Figure 2. CR timing is altered in 16-week-old Ngsk Prnp ^0/0 mice.

(A) Histogram showing the normalized frequency of the peak CR plotted as a function of its latency. The CR in 100 trials on day 7 was binned into time windows of 52–102, 102–152, 152–202, and 202–252 ms measured from CS onset in control mice (open column) and Ngsk Prnp ^0/0 mice (experimental mice; closed column). (B) Frequency histogram of the CR peak latencies in 10 CS-only trials on day 7 in the time window until the CS end (50-ms widths) for control (open column) and experimental mice (closed column).

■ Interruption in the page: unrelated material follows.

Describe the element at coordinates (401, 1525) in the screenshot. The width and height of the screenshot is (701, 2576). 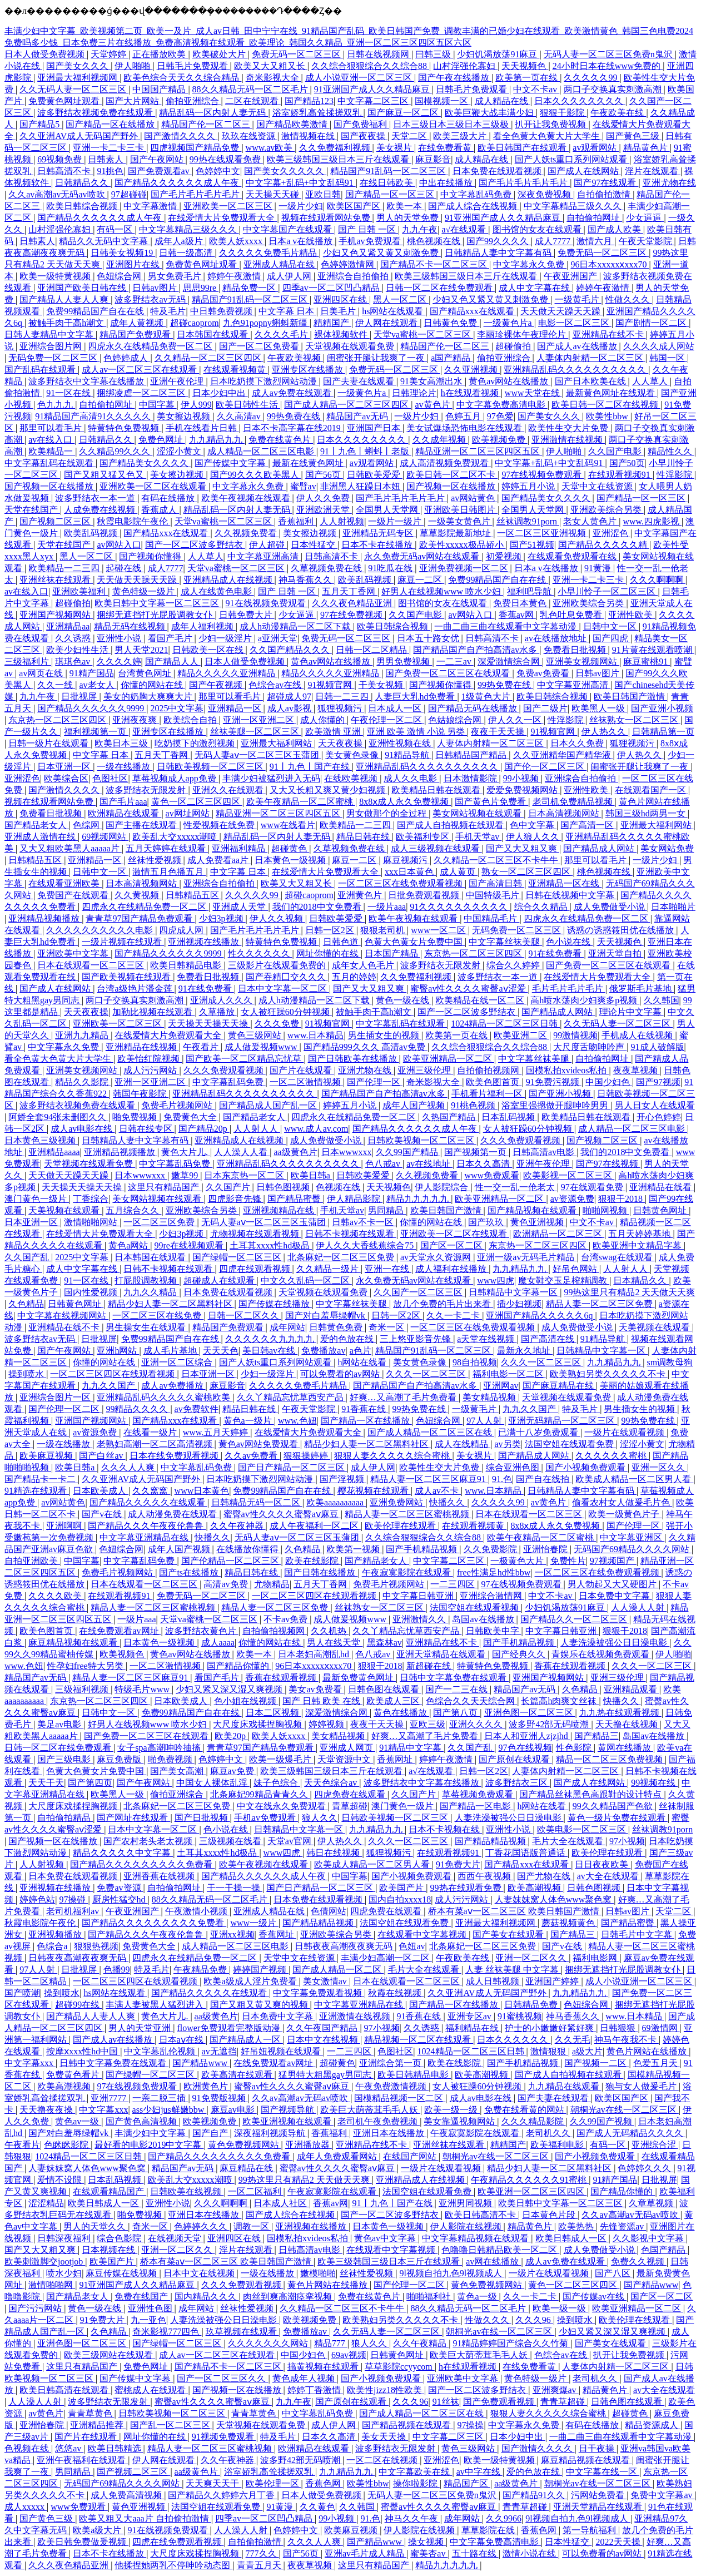 I see `欧美伦理在线观看` at that location.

The adaptive components during US period (252–302 and 302–352 ms from CS onset) of CRs were significantly less in experimental mice. Data points represent the mean ± SEM. *p<0.05.

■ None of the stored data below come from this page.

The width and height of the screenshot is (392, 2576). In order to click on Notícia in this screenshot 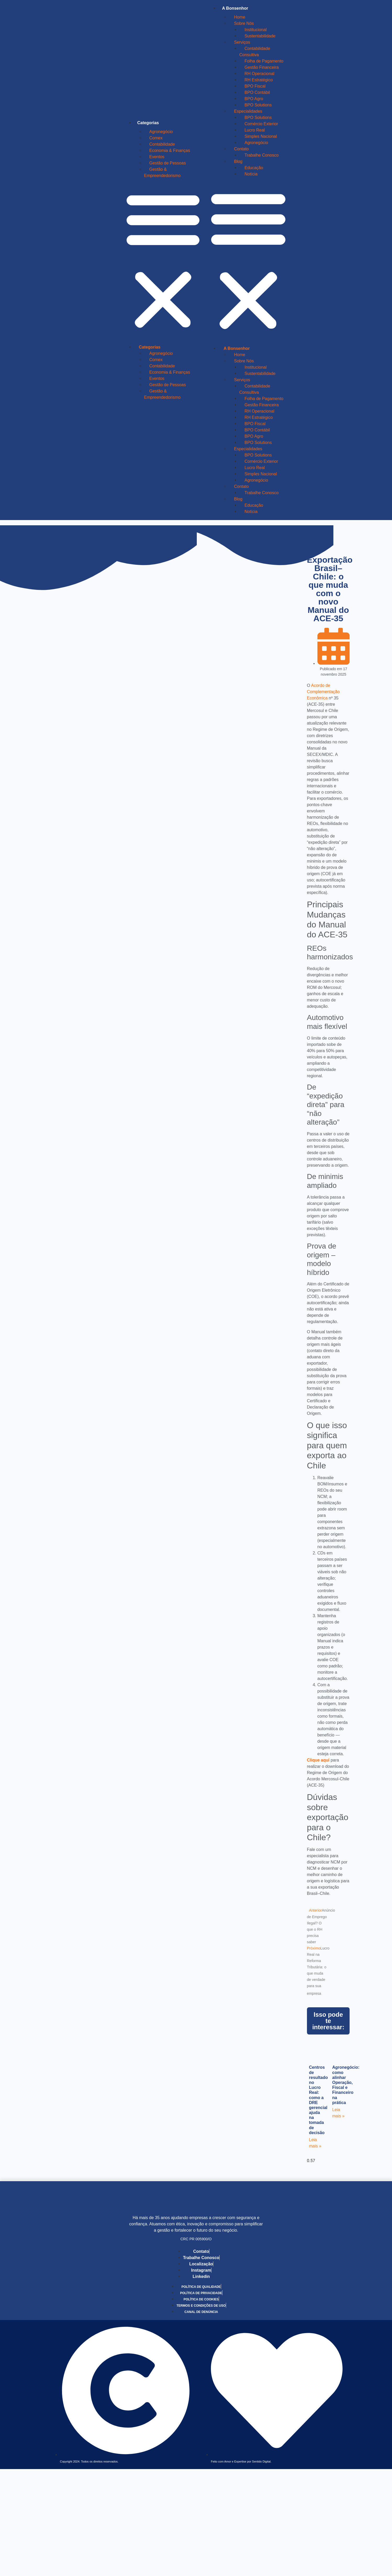 , I will do `click(250, 174)`.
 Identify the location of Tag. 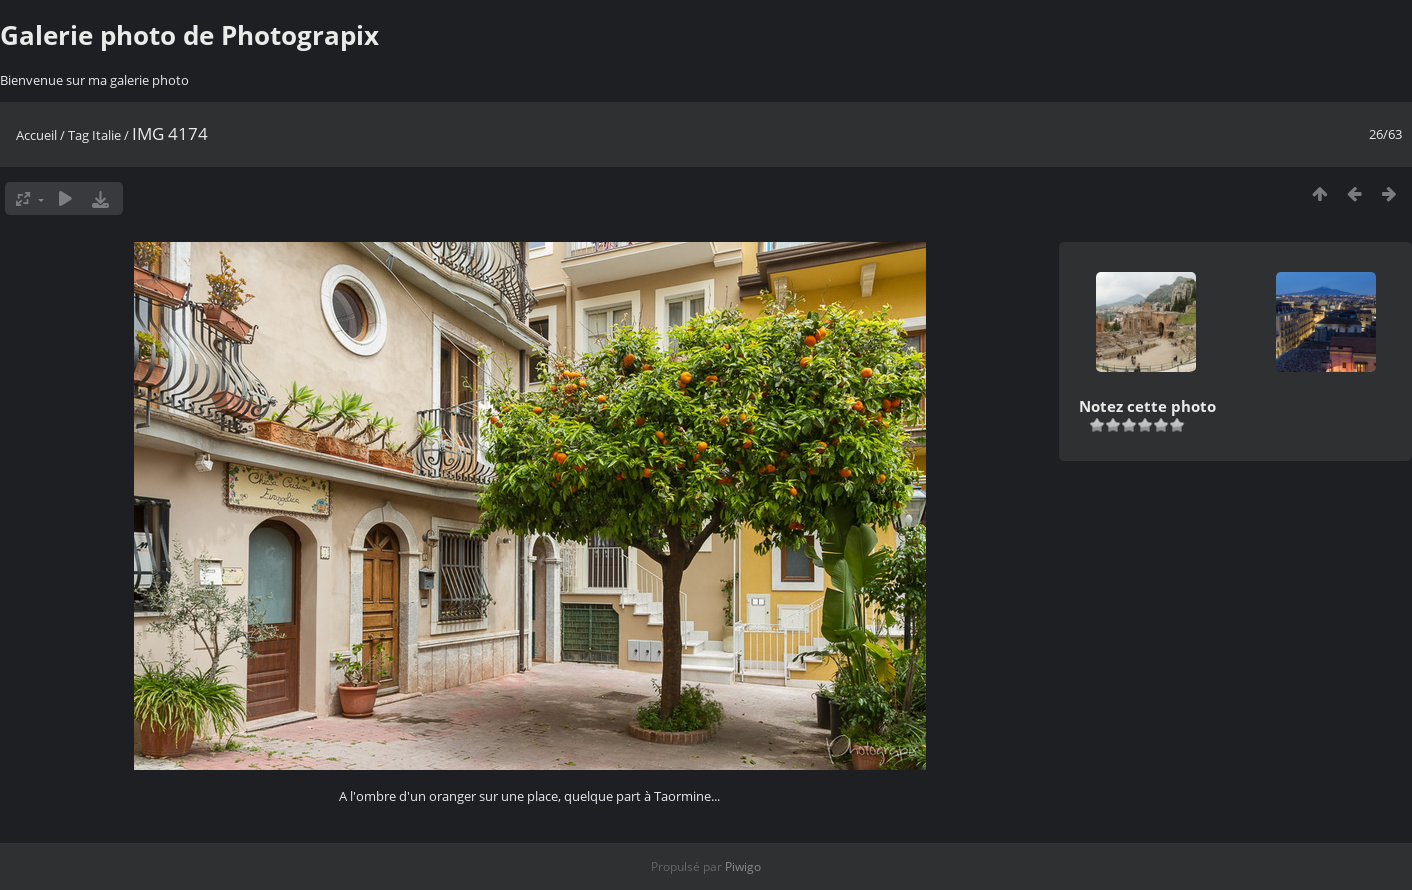 (78, 135). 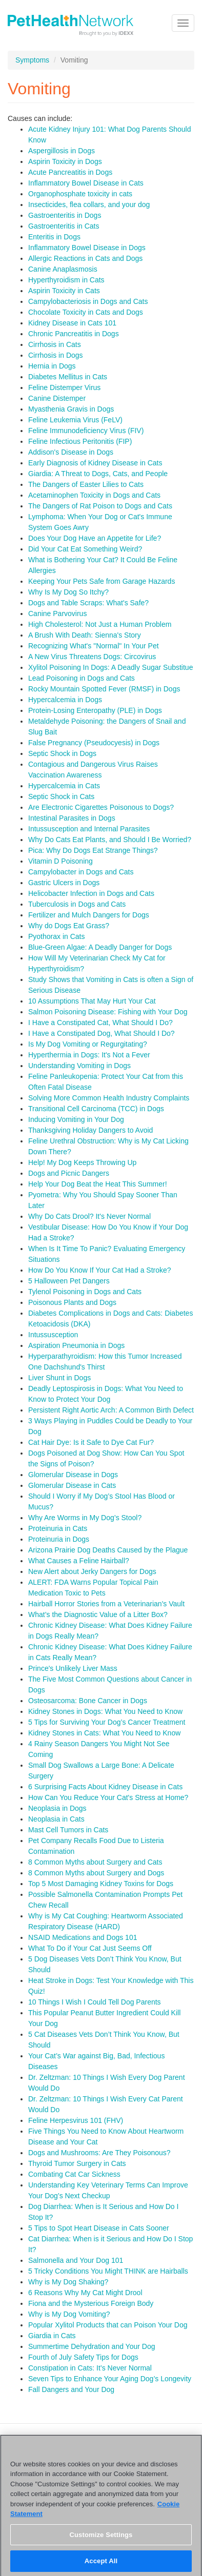  I want to click on Persistent Right Aortic Arch: A Common Birth Defect, so click(111, 1410).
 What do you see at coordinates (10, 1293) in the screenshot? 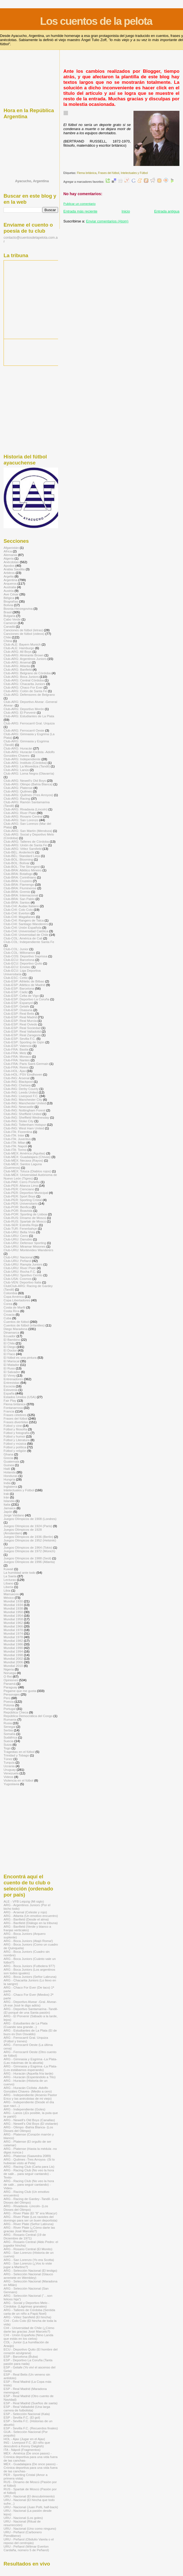 I see `Colombia` at bounding box center [10, 1293].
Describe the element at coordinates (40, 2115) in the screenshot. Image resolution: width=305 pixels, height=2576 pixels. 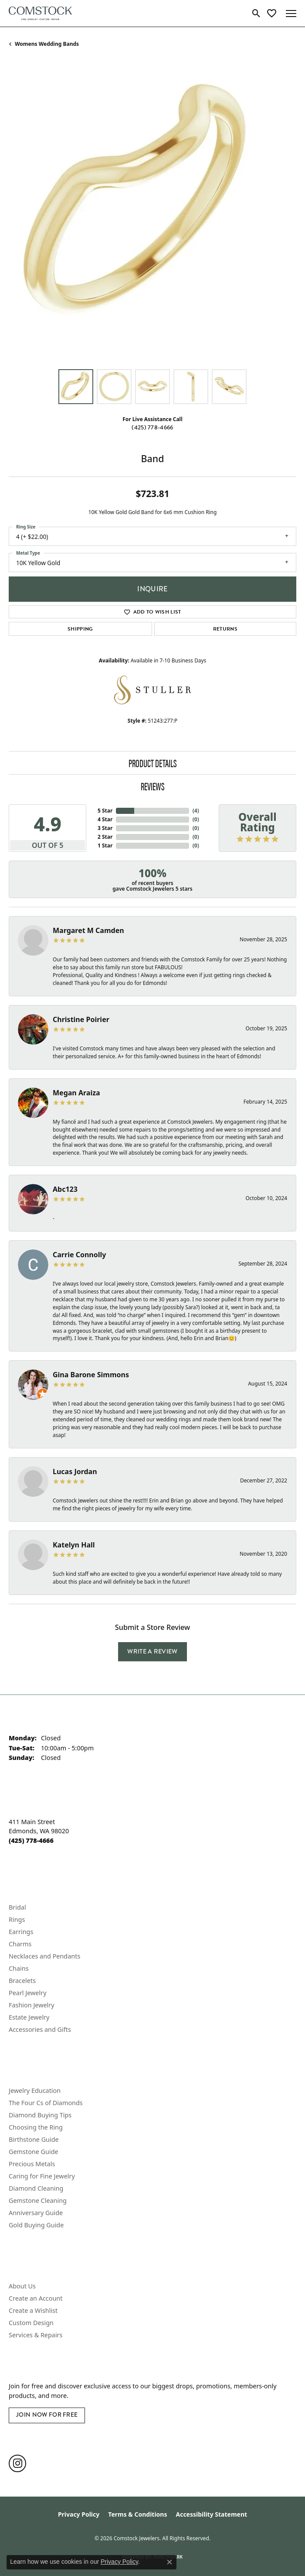 I see `Diamond Buying Tips [menuitem]` at that location.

Figure 3. Impaired eyeblink conditioning in 40-week-old Ngsk Prnp ^0/0 mice.

(A) CR development during a 7-day acquisition session in control (open circle, n = 10) and Ngsk Prnp ^0/0 (experimental mice; closed circle, n = 10) mice aged 40 weeks. The top inset shows individual response topographies of averaged EMGs until US onset in control and experimental mice on day 7. (B) Averaged EMG amplitudes during the acquisition session on day 7. All EMG amplitudes obtained in 1 day were summed, representing the average of the eyelid responses. (C) Frequency histogram showing the peak CR latencies. The CR on day 7 was binned into time windows of 52–102, 102–152, 152–202, and 202–252 ms measured from CS onset in experimental mice (closed column) and control mice (open column). Data points represent the mean ± SEM. *p<0.05.

Figure 4. Impaired eyeblink conditioning in 60-week-old Ngsk Prnp ^0/0 mice.

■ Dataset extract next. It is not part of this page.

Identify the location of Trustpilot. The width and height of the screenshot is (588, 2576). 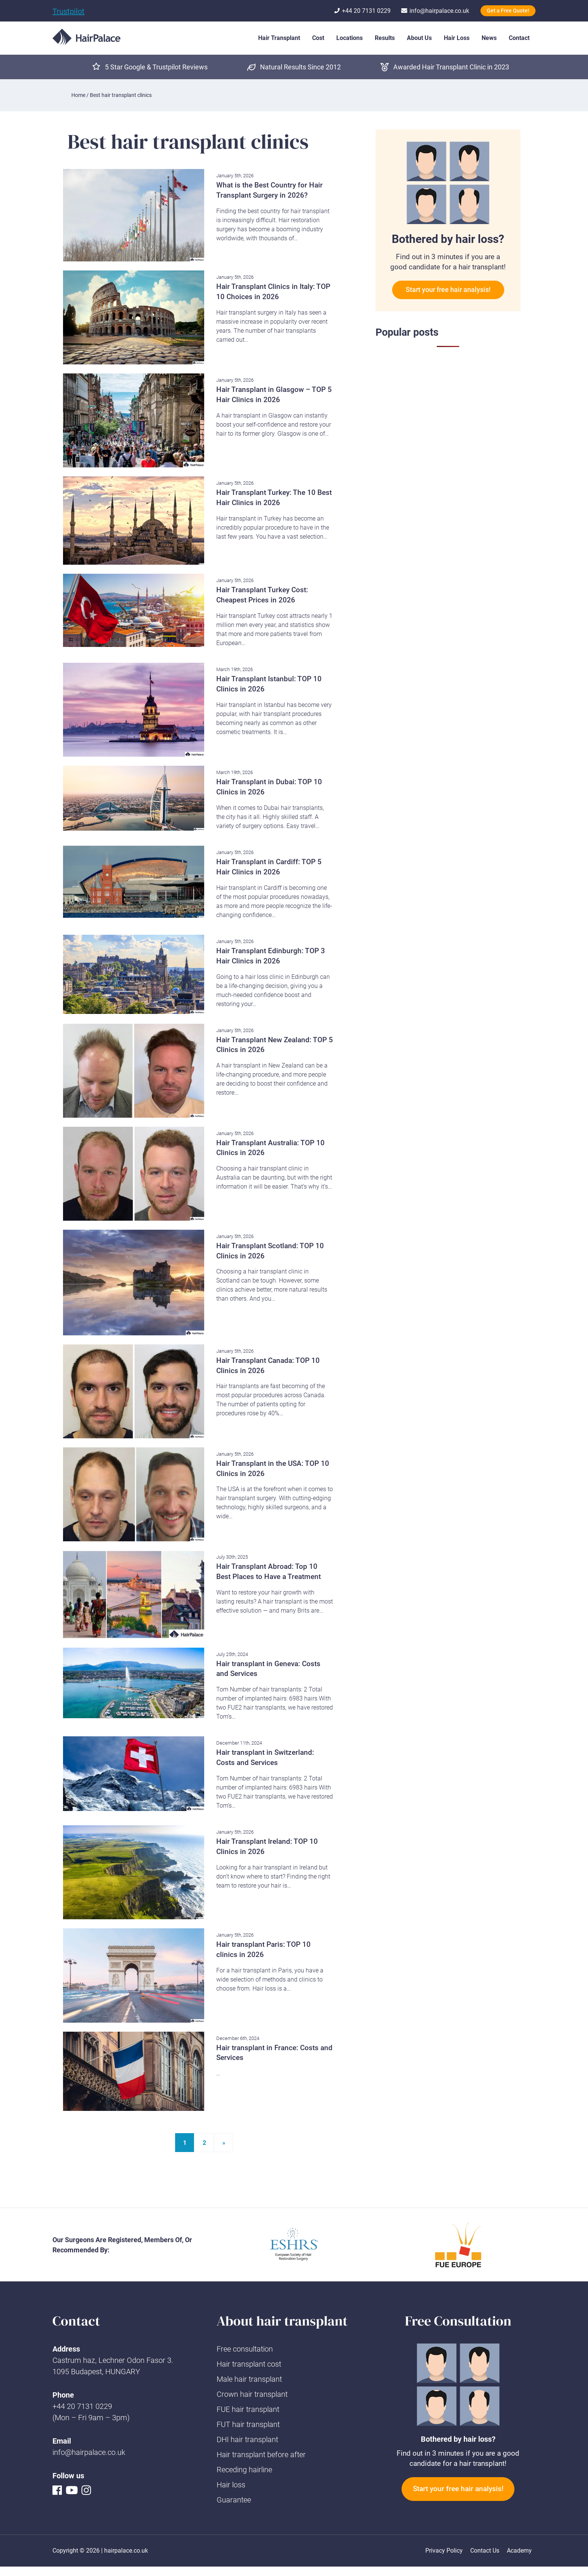 (68, 11).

(A) Eyeblink conditioning performance during the 7-day acquisition training in Ngsk Prnp ^0/0 mice (experimental mice; closed circle, n = 8) and control mice (open circle, n = 8) aged 60 weeks. The top inset shows individual response topographies of averaged EMGs until US onset in control and experimental mice on day 7. (B) Averaged EMG amplitudes during the acquisition session on day 7. All EMG amplitudes obtained in 1 day were summed, representing the average of the eyelid responses. (C) Frequency histogram showing the peak CR latencies. The CR on day 7 was binned into time windows of 52–102, 102–152, 152–202, and 202–252 ms measured from CS onset in experimental mice (closed column) and control mice (open column). Data points represent the mean ± SEM. Data points represent the mean ± SEM. *p<0.05, **p<0.01.

Figure 5. Eyeblink conditioning in ZrchI Prnp ^0/0 mice.

(A) Development of the CR during 7-day acquisition training in ZrchI Prnp ^0/0 mice (closed circle, n = 9), FVB/Nj mice (open circle, n = 7), 129/Sv mice (open triangle, n = 5), and C57BL/6J mice (open square, n = 6) aged 18–22 weeks. (B) Histogram showing the normalized frequency of the peak CR plotted as a function of its latency. Histograms showing the frequency of the CR plotted as a function of its latency. The CR in 100 trials on day 7 was binned into time windows of 52–102, 102–152, 152–202, and 202–252 ms measured from CS onset in the three control strains and ZrchI Prnp ^0/0 mice (closed column). (C) Frequency histogram of the CR peak latencies in 10 CS-only trials on day 7 in extended time windows (52–102, 102–152, 152–202, 202–252, 252–302, and 302–352 ms from CS onset) for the three control strains and ZrchI Prnp ^0/0 mice (closed column). Data points represent the mean ± SEM. *p<0.05.